What you are asked to do:
Whenever a line in the data contains "提现记录", show that line.

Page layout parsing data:
▼▼▼

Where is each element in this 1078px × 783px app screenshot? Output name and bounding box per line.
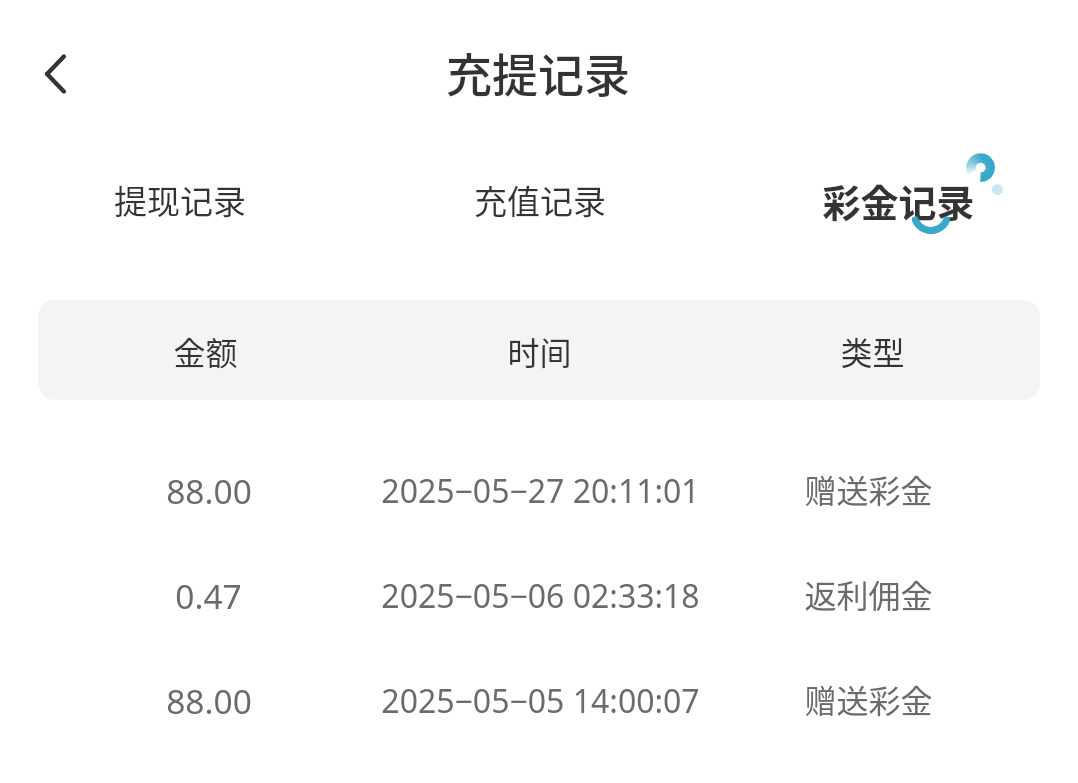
staticText: 类型 bbox=[840, 328, 905, 374]
staticText: 充提记录 bbox=[446, 39, 630, 106]
staticText: 88.00 bbox=[166, 678, 252, 724]
button[interactable]: Back bbox=[20, 39, 90, 109]
staticText: 返利佣金 bbox=[804, 571, 933, 617]
staticText: 金额 bbox=[173, 328, 238, 374]
staticText: 0.47 bbox=[175, 573, 242, 619]
staticText: 2025−05−06 02:33:18 bbox=[381, 574, 700, 618]
staticText: 2025−05−27 20:11:01 bbox=[381, 469, 700, 513]
staticText: 2025−05−05 14:00:07 bbox=[381, 679, 700, 723]
staticText: 时间 bbox=[507, 328, 572, 374]
staticText: 提现记录 bbox=[114, 176, 246, 224]
button[interactable]: 88.00 bbox=[38, 649, 1040, 753]
staticText: 充值记录 bbox=[474, 176, 606, 224]
button[interactable]: 充值记录 bbox=[360, 155, 719, 245]
staticText: 赠送彩金 bbox=[804, 466, 933, 512]
button[interactable]: 彩金记录 bbox=[719, 155, 1078, 245]
staticText: 赠送彩金 bbox=[804, 676, 933, 722]
button[interactable]: 提现记录 bbox=[0, 155, 360, 245]
button[interactable]: 88.00 bbox=[38, 439, 1040, 543]
staticText: 彩金记录 bbox=[822, 173, 975, 228]
staticText: 88.00 bbox=[166, 468, 252, 514]
button[interactable]: 0.47 bbox=[38, 544, 1040, 648]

▲▲▲

Output below:
staticText: 提现记录 bbox=[114, 176, 246, 224]
button[interactable]: 提现记录 bbox=[0, 155, 360, 245]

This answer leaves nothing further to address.